[What the task asks] All lines containing the string "此选项将检查驱动器中的文件系统错误" must be copied from the entries.
--- START ---
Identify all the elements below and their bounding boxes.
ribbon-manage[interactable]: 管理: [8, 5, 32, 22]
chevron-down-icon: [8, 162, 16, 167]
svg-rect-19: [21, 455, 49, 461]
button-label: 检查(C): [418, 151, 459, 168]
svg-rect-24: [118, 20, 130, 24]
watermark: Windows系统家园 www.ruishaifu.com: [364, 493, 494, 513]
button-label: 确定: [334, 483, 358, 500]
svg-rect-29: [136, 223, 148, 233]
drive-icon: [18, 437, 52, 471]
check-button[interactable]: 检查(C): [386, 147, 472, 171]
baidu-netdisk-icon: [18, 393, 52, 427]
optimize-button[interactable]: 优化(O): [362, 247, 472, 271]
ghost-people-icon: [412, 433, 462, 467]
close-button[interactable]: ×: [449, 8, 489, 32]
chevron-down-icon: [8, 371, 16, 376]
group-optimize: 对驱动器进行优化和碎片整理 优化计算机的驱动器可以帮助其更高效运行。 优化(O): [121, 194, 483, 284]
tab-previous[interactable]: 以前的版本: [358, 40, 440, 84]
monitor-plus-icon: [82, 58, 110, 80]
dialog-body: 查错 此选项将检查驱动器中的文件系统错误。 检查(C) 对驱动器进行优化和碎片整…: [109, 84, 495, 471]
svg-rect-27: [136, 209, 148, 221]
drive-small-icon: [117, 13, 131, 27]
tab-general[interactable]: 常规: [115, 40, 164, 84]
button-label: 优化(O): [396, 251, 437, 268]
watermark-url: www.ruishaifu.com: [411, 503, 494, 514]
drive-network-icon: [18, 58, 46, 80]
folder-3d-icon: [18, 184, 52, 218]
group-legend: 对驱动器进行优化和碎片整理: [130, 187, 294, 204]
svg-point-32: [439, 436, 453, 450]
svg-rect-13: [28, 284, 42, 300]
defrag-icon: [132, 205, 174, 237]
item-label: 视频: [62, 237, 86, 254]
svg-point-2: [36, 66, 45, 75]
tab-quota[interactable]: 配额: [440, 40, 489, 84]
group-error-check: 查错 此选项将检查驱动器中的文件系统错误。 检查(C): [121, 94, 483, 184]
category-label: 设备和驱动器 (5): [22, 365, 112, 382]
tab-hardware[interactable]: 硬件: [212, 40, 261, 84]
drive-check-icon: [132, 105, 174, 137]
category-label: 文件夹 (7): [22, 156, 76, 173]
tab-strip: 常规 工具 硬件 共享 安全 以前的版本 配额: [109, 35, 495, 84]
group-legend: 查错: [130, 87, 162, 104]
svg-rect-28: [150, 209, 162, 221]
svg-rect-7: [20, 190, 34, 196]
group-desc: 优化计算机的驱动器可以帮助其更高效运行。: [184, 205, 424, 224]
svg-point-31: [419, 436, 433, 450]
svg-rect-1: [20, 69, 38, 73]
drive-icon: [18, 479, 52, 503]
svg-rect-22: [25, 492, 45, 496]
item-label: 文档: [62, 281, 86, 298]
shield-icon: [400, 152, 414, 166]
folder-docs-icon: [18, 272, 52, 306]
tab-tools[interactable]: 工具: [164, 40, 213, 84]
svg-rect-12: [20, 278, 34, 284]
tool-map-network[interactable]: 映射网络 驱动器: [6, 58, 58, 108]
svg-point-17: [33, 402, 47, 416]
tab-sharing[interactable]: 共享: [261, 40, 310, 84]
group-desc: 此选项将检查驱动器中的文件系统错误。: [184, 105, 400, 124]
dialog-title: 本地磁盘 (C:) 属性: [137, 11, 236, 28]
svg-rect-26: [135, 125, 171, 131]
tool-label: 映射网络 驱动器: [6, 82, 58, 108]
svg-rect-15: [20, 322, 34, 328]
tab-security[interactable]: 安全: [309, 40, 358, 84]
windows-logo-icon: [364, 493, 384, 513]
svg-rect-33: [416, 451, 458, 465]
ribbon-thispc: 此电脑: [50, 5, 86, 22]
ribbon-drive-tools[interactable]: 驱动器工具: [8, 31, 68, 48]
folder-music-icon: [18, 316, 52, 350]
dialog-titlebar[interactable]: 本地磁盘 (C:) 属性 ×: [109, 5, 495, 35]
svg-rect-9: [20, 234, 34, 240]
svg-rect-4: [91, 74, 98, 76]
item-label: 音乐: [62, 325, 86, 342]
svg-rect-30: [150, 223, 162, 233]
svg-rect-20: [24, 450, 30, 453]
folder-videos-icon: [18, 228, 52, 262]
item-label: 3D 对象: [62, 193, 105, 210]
--- END ---
--- START ---
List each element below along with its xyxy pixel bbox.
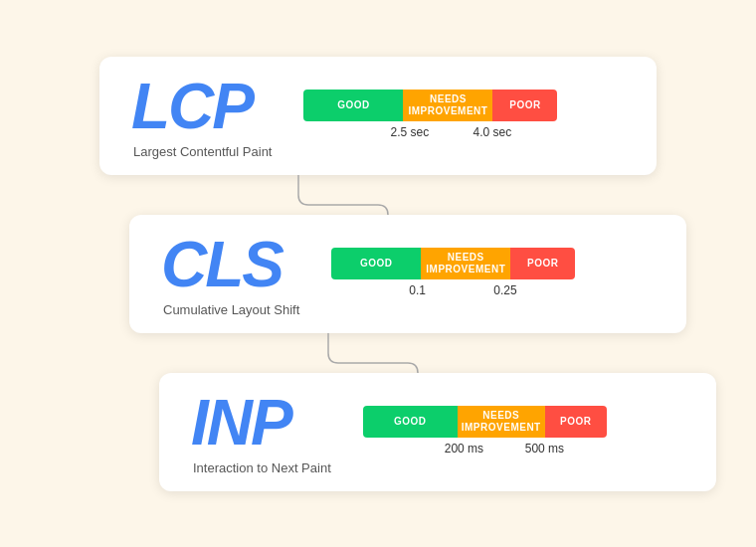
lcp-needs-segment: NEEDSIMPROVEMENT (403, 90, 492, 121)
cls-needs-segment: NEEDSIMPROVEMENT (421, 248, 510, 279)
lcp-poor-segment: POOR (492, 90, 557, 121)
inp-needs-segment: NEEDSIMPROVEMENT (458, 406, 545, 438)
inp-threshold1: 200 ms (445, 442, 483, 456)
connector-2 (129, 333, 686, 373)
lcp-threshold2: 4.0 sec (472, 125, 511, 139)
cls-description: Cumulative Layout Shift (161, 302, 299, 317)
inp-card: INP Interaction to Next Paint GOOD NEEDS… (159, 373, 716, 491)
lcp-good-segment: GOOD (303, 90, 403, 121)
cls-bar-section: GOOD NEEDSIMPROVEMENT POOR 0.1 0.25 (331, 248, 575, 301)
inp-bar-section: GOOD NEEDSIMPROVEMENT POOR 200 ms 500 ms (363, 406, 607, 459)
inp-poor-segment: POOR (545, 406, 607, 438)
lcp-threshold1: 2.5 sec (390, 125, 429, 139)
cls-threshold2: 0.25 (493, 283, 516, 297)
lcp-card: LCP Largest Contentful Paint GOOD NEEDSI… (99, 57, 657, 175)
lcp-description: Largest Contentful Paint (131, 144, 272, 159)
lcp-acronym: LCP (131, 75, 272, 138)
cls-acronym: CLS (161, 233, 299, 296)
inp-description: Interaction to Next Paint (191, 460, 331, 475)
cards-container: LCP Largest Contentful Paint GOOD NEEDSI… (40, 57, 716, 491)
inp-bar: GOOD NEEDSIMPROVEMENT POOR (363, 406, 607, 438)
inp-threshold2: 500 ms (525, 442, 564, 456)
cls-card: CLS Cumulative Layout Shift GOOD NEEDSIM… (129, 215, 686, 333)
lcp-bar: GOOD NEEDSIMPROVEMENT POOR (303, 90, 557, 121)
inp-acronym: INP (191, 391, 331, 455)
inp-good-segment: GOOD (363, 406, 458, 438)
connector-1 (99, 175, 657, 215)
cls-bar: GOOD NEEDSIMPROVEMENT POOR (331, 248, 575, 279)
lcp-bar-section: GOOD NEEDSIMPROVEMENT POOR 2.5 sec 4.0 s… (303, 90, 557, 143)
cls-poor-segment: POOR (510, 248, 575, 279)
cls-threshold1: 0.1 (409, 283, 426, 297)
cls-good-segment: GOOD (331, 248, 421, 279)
--- END ---
[Solution to this task]
dialog-body: 查错 此选项将检查驱动器中的文件系统错误。 检查(C) 对驱动器进行优化和碎片整…: [109, 84, 495, 471]
group-error-check: 查错 此选项将检查驱动器中的文件系统错误。 检查(C): [121, 94, 483, 184]
group-desc: 此选项将检查驱动器中的文件系统错误。: [184, 105, 400, 124]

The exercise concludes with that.